Task details = Could you copy every line of the data that contains the word "FCCEF"?

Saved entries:

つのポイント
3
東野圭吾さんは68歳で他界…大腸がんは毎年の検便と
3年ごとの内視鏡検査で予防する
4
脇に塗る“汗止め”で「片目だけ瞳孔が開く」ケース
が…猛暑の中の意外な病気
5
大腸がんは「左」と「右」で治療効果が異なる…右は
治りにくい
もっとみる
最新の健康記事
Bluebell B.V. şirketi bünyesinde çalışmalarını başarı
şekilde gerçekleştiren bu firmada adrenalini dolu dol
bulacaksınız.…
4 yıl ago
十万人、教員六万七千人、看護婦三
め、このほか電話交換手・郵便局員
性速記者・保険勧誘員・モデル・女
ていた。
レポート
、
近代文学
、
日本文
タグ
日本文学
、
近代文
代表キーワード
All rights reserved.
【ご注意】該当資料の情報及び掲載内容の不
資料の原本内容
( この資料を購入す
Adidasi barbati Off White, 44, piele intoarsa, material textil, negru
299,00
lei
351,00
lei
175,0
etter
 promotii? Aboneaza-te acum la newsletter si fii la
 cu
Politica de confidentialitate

--

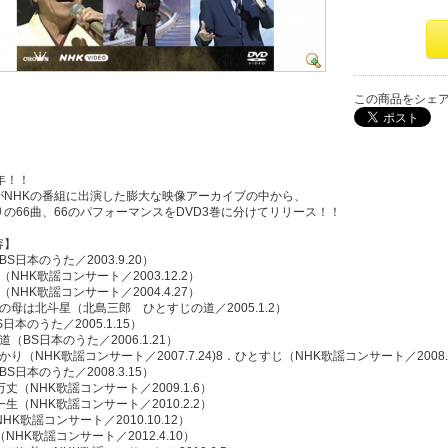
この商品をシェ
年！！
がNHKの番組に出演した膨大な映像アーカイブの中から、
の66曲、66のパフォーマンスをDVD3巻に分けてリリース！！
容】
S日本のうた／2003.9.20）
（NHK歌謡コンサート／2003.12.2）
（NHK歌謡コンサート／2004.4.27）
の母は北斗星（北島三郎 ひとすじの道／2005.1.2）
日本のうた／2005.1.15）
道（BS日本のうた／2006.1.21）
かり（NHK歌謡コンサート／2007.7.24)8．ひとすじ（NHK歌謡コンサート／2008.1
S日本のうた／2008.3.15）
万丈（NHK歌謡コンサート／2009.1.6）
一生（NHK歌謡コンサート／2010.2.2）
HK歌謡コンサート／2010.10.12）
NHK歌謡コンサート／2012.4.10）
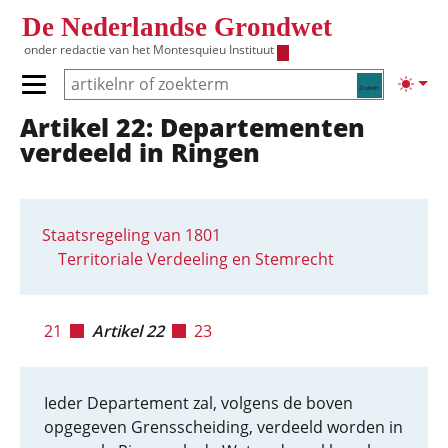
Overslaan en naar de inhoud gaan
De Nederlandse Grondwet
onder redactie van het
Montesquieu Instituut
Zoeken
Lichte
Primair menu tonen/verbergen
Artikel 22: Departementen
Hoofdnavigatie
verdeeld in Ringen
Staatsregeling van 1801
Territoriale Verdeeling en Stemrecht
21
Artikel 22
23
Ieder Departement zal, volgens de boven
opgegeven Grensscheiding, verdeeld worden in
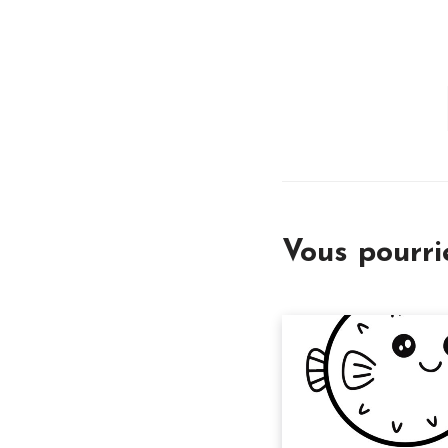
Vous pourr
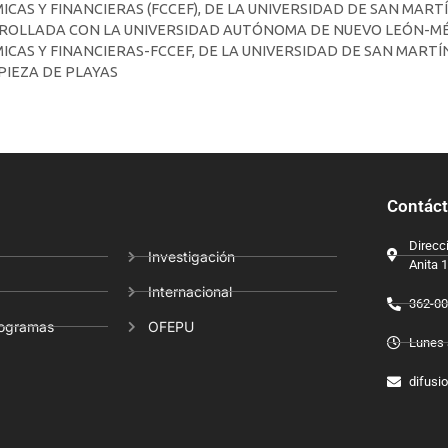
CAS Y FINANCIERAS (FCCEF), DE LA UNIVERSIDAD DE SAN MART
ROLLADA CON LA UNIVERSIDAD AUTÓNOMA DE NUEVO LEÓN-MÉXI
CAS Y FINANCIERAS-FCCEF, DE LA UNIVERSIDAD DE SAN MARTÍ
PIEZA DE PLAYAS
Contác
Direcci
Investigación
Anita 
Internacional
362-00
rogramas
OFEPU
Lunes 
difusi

* * *

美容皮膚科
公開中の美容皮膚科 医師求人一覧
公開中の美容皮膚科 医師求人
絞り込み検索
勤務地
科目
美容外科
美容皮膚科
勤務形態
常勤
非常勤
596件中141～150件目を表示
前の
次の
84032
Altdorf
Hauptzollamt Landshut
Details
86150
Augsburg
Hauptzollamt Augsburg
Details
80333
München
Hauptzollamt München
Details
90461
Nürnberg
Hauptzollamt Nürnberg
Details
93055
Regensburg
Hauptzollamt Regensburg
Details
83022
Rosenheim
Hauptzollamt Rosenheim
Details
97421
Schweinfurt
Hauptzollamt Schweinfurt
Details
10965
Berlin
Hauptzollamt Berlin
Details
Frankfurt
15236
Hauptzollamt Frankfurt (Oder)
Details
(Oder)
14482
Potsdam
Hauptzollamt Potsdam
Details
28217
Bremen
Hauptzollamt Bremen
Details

Completed exercise =
CAS Y FINANCIERAS (FCCEF), DE LA UNIVERSIDAD DE SAN MART
CAS Y FINANCIERAS-FCCEF, DE LA UNIVERSIDAD DE SAN MARTÍ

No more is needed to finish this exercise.